Ной был удивлен и слегка озабочен: впервые кто-то из его учеников торопился заняться математикой, вместо того чтобы задвинуть ее куда подальше, даже когда экзамен был на носу.

Формула для вычисления площади поверхности куба 6s2. Если у человека три рубашки, пять пар брюк и два ремня, значит, у него тридцать возможных перемен одежды. Если за час Карлос доставил двадцать семь пицц, девять он доставит за двадцать минут.

– Мужа нашей горничной зовут Карлос, – заметила Таскани, – странно, она же филиппинка.

– Не припомню, чтобы я ее видел.

– Она нелегалка, – сообщила Таскании.

– А.

– Никогда не встречалась с небелыми, – продолжала Таскани.

– Вот как?

– Нет, я, наверное, я должна, то есть, я хочу сказать, все должны…
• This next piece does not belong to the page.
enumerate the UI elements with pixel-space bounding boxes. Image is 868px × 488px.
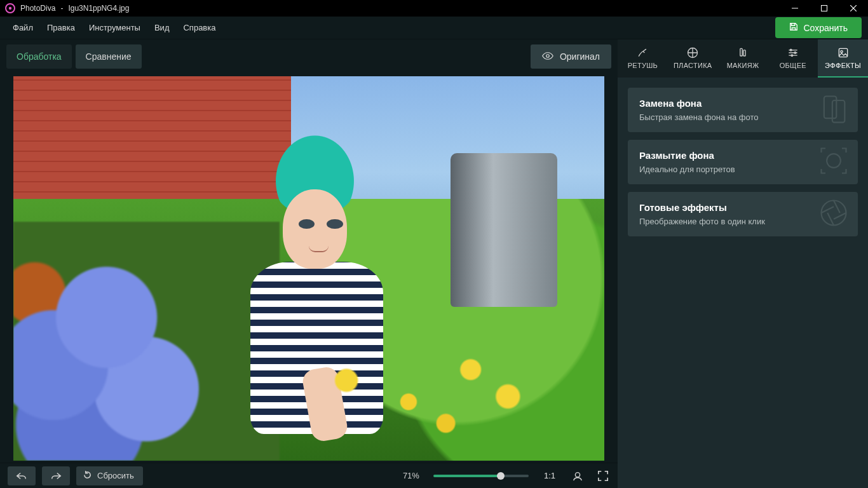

Ной набрал в легкие воздуха.

– Ну, я не думаю, что здесь следует говорить о долге, было бы немного странно, если бы ты считала это своей обязанностью.

– Ну да, конечно. Надо признать – мне просто нравятся белые парни. Такая уж я. Люблю белых парней в отглаженных рубашках. А еще иногда латинос в отглаженных рубашках.

В голосе Таскани было что-то чуть ли не извиняющееся. Ной посмотрел на свой свитер, под которым не было рубашки, и, стиснув зубы, решил, что непременно исправит это упущение. Похоже было, шестнадцатилетняя Таскани одной левой уложила своего двадцатичетырехлетнего преподавателя.

– Понимаю, – сказал Ной.

– Да, такой у меня тип.

– А где ты с ними знакомишься?

– Мало ли. Вот вы как знакомитесь с девушками? В баре, в клубе.

– Они покупают тебе выпить?

– Иногда. И вот странность, я вроде как не хочу, чтоб они мне покупали выпить, но потом все-таки соглашаюсь, и как-то так получается, что я теперь вроде связана с этим парнем, а он, может, чокнутый. Так что я стараюсь сама себе брать выпивку.

Бегун из Плезантвиля, пробегая по восемь миль в час, доберется до границы графства Вестчестер за полчаса. Сумма внутренних углов октаэдра равна 1080 градусам. Если из двадцати женщин на вечеринке четырнадцать блондинки и двенадцать надели туфли на высоком каблуке, значит, как минимум шесть из них – блондинки на высоких каблуках.

«Я хочу раздвинуть тебе ноги и попробовать, какая ты вкусная».

На следующей неделе Таскани собиралась к врачу и не могла заниматься в обычное время, поэтому они с Ноем договорились встретиться в один из промежутков, когда у нее будет свободное время, в библиотеке школы Мурпайк.